Q. You’ve written a cycle of plays, titled from 1 to 9, which deal with identity. Your latest work is titled Zéro. What prompted this choice?
A. Another word for zero in Persian and Arabic is “sefr”, which means “void”. I explored this idea in my first creations: Un, Deux and Trois. With my play Zéro, I wanted to come back to the notion of void of identity, to return to the circle, the whole that binds us to one another. I wanted to see if things had changed since my first creation.
Q. You were born in Iran at the beginning of the Islamic Revolution. You later came to Canada as a child. The quest for identity is a recurring theme in your works.
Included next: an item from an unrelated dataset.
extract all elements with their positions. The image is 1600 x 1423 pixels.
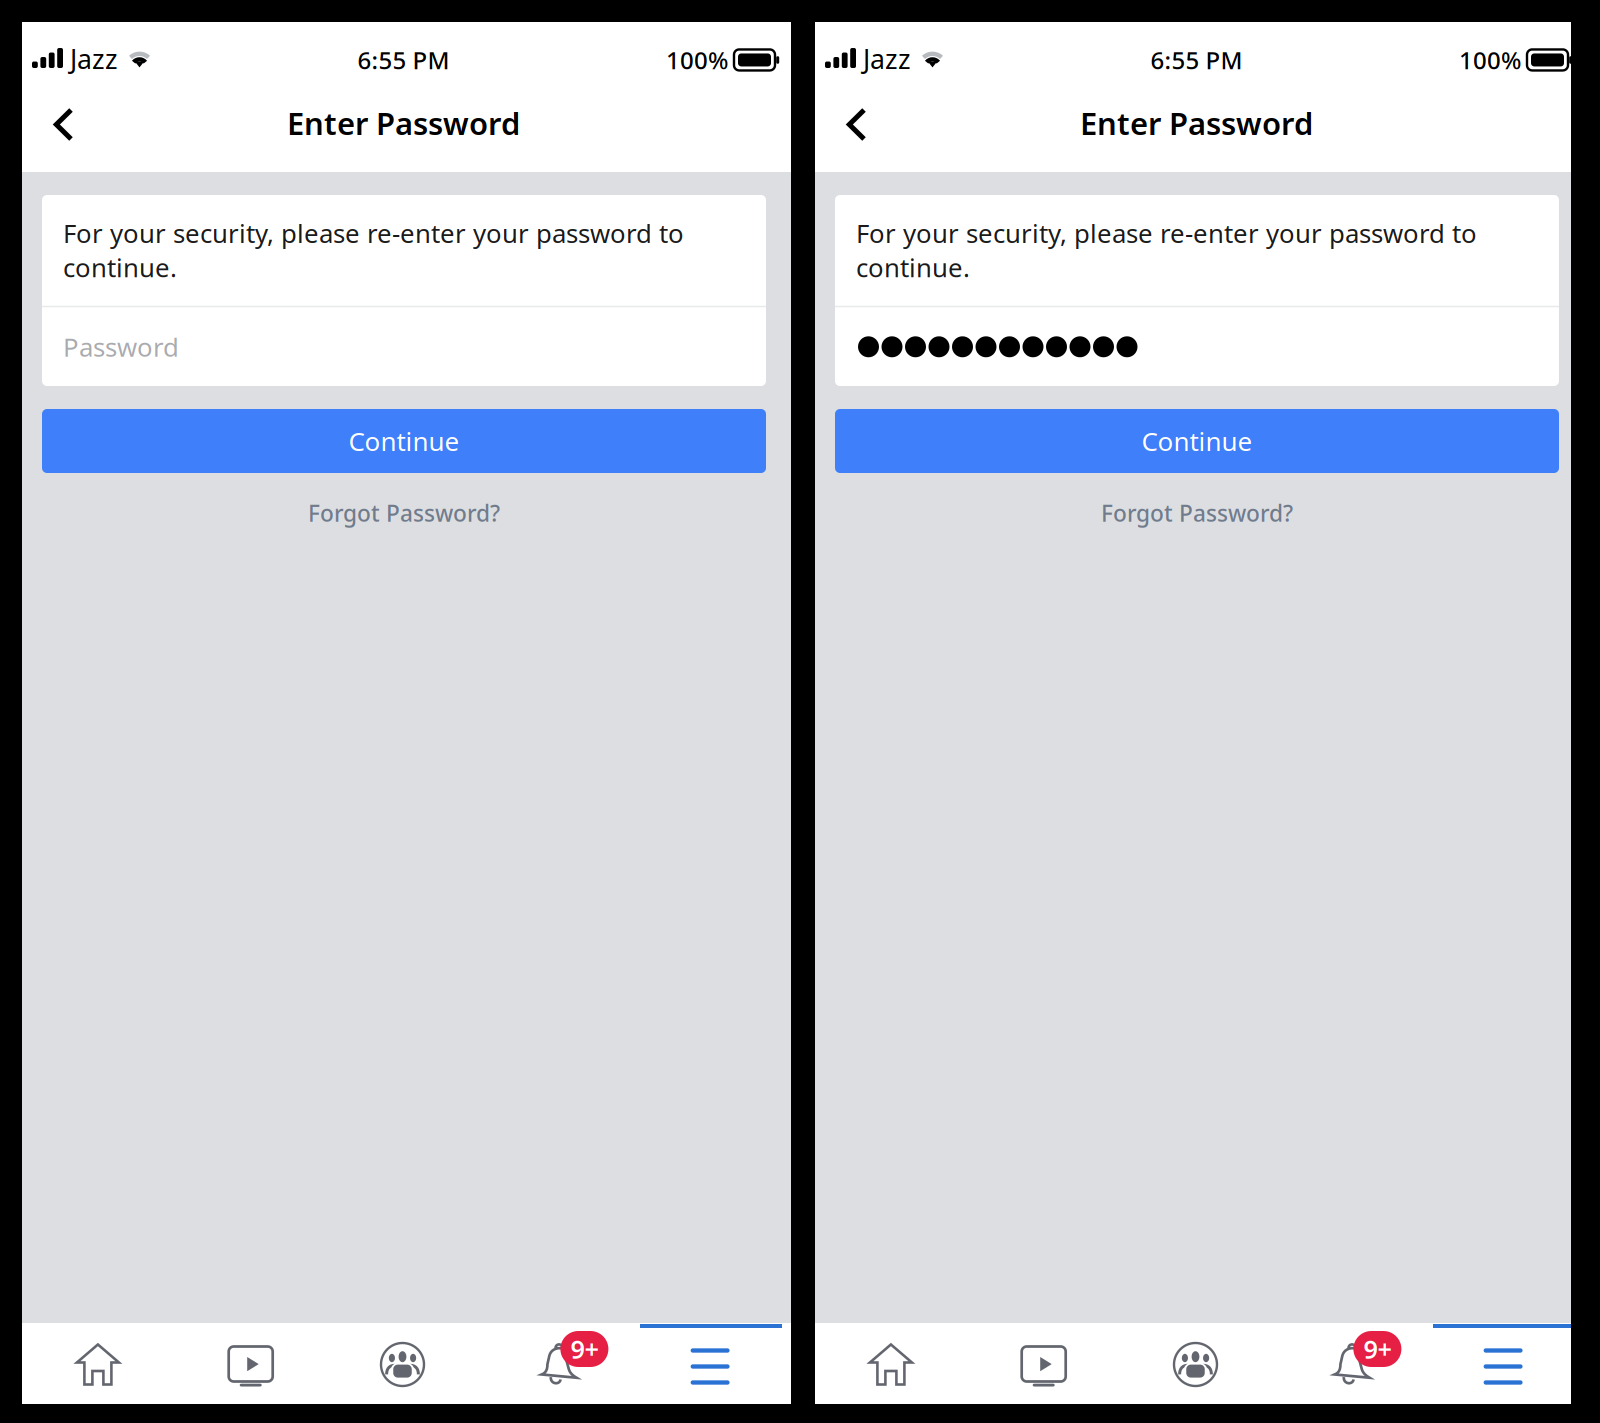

Why?
A. Being so far away from my country, people always treated me as “the other”. I felt the need to explore my origins and explain where I was from. I never lived in Iran so I had to explain over and over that I was from “there”. I was never able to be from “here”, always from elsewhere. Theatre allowed me to reflect and put this exploration into words.
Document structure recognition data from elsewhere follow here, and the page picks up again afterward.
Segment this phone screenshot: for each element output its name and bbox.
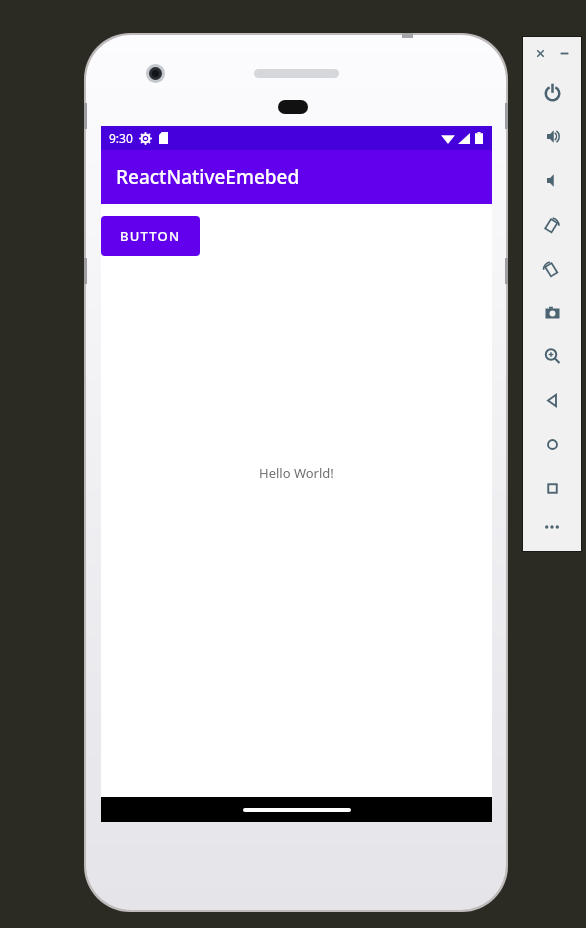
button[interactable]: Home bbox=[523, 422, 581, 466]
button[interactable]: Power bbox=[523, 70, 581, 114]
button[interactable]: BUTTON bbox=[101, 216, 200, 256]
button[interactable]: Overview bbox=[523, 466, 581, 510]
button[interactable]: Back bbox=[523, 378, 581, 422]
button[interactable]: More options bbox=[523, 510, 581, 544]
staticText: Hello World! bbox=[259, 464, 334, 482]
button[interactable]: Minimize bbox=[555, 44, 573, 62]
button[interactable]: Volume up bbox=[523, 114, 581, 158]
button[interactable]: Close bbox=[531, 44, 549, 62]
button[interactable]: Home gesture bar bbox=[243, 808, 351, 812]
staticText: BUTTON bbox=[120, 227, 181, 245]
button[interactable]: Rotate right bbox=[523, 246, 581, 290]
staticText: ReactNativeEmebed bbox=[116, 164, 300, 190]
button[interactable]: Take screenshot bbox=[523, 290, 581, 334]
staticText: 9:30 bbox=[109, 130, 133, 146]
button[interactable]: Volume down bbox=[523, 158, 581, 202]
button[interactable]: Rotate left bbox=[523, 202, 581, 246]
button[interactable]: Zoom bbox=[523, 334, 581, 378]
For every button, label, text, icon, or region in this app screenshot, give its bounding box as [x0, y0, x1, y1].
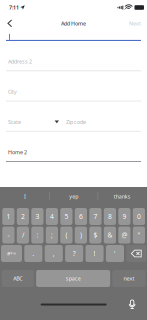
- button[interactable]: ?: [65, 245, 83, 262]
- staticText: ;: [51, 231, 53, 240]
- button[interactable]: Next: [123, 15, 147, 32]
- button[interactable]: Zip code: [62, 101, 147, 131]
- staticText: 0: [137, 212, 141, 221]
- staticText: ': [114, 249, 116, 258]
- staticText: 6: [79, 212, 83, 221]
- button[interactable]: ): [75, 226, 87, 244]
- staticText: 7:11: [9, 4, 19, 11]
- button[interactable]: yep: [50, 188, 98, 204]
- staticText: space: [66, 275, 81, 282]
- staticText: -: [7, 231, 9, 240]
- button[interactable]: space: [36, 270, 110, 287]
- staticText: &: [107, 231, 112, 240]
- staticText: 1: [6, 212, 10, 221]
- staticText: next: [124, 275, 134, 282]
- staticText: Next: [129, 20, 141, 27]
- button[interactable]: next: [112, 270, 146, 287]
- button[interactable]: #+=: [1, 245, 22, 262]
- staticText: $: [93, 231, 97, 240]
- staticText: thanks: [114, 193, 131, 200]
- button[interactable]: Home 2: [0, 132, 147, 161]
- button[interactable]: Address 2: [0, 41, 147, 70]
- staticText: .: [32, 249, 34, 258]
- staticText: 2: [21, 212, 25, 221]
- staticText: 7: [93, 212, 97, 221]
- button[interactable]: 4: [46, 208, 58, 225]
- button[interactable]: ': [106, 245, 124, 262]
- staticText: ,: [53, 249, 55, 258]
- staticText: ?: [73, 249, 76, 258]
- staticText: Zip code: [66, 118, 86, 125]
- staticText: 8: [108, 212, 112, 221]
- button[interactable]: 0: [133, 208, 145, 225]
- staticText: /: [22, 231, 24, 240]
- button[interactable]: City: [0, 71, 147, 101]
- staticText: City: [8, 88, 17, 95]
- button[interactable]: &: [104, 226, 116, 244]
- button[interactable]: /: [17, 226, 29, 244]
- button[interactable]: I: [1, 188, 49, 204]
- button[interactable]: 1: [2, 208, 14, 225]
- button[interactable]: ": [133, 226, 145, 244]
- button[interactable]: 2: [17, 208, 29, 225]
- staticText: 4: [50, 212, 54, 221]
- button[interactable]: 6: [75, 208, 87, 225]
- staticText: Address 2: [8, 58, 32, 65]
- button[interactable]: Back: [0, 15, 20, 32]
- staticText: 9: [122, 212, 126, 221]
- button[interactable]: $: [89, 226, 102, 244]
- button[interactable]: ;: [46, 226, 58, 244]
- button[interactable]: !: [86, 245, 104, 262]
- staticText: ABC: [13, 275, 22, 282]
- button[interactable]: -: [2, 226, 14, 244]
- staticText: (: [65, 231, 67, 240]
- staticText: 5: [64, 212, 68, 221]
- staticText: State: [8, 118, 21, 125]
- staticText: ): [80, 231, 82, 240]
- button[interactable]: .: [24, 245, 42, 262]
- staticText: #+=: [7, 250, 16, 257]
- staticText: Add Home: [61, 20, 86, 27]
- button[interactable]: (: [60, 226, 72, 244]
- button[interactable]: Delete: [126, 245, 146, 262]
- button[interactable]: :: [31, 226, 44, 244]
- staticText: !: [94, 249, 96, 258]
- button[interactable]: State: [0, 101, 62, 131]
- staticText: Home 2: [8, 148, 27, 156]
- button[interactable]: 3: [31, 208, 44, 225]
- button[interactable]: @: [118, 226, 130, 244]
- staticText: @: [121, 231, 127, 240]
- staticText: I: [24, 193, 26, 200]
- staticText: :: [36, 231, 38, 240]
- staticText: yep: [69, 193, 78, 200]
- button[interactable]: 9: [118, 208, 130, 225]
- button[interactable]: 7: [89, 208, 102, 225]
- button[interactable]: Dictate: [128, 300, 136, 309]
- staticText: ": [137, 231, 140, 240]
- button[interactable]: thanks: [98, 188, 146, 204]
- button[interactable]: 5: [60, 208, 72, 225]
- button[interactable]: ,: [45, 245, 63, 262]
- button[interactable]: 8: [104, 208, 116, 225]
- staticText: 3: [35, 212, 39, 221]
- button[interactable]: ABC: [2, 270, 34, 287]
Q. Did you find answers to your questions?
A. There are no definitive answers. Identity is in perpetual motion. It is never static. We can never simply “be”; we are always becoming. In fact, certainty annoys me, especially when it comes to identity. I love theatre because it allows me to ask questions and allow audience members to leave with those questions, never in a preachy way.
Q. You like the idea of leaving a bit of doubt?
A. Yes, doubt is important. I try to insert it in all my creations, to have it running through my work. Doubt allows us to move forward, to listen and to open up to “the other”.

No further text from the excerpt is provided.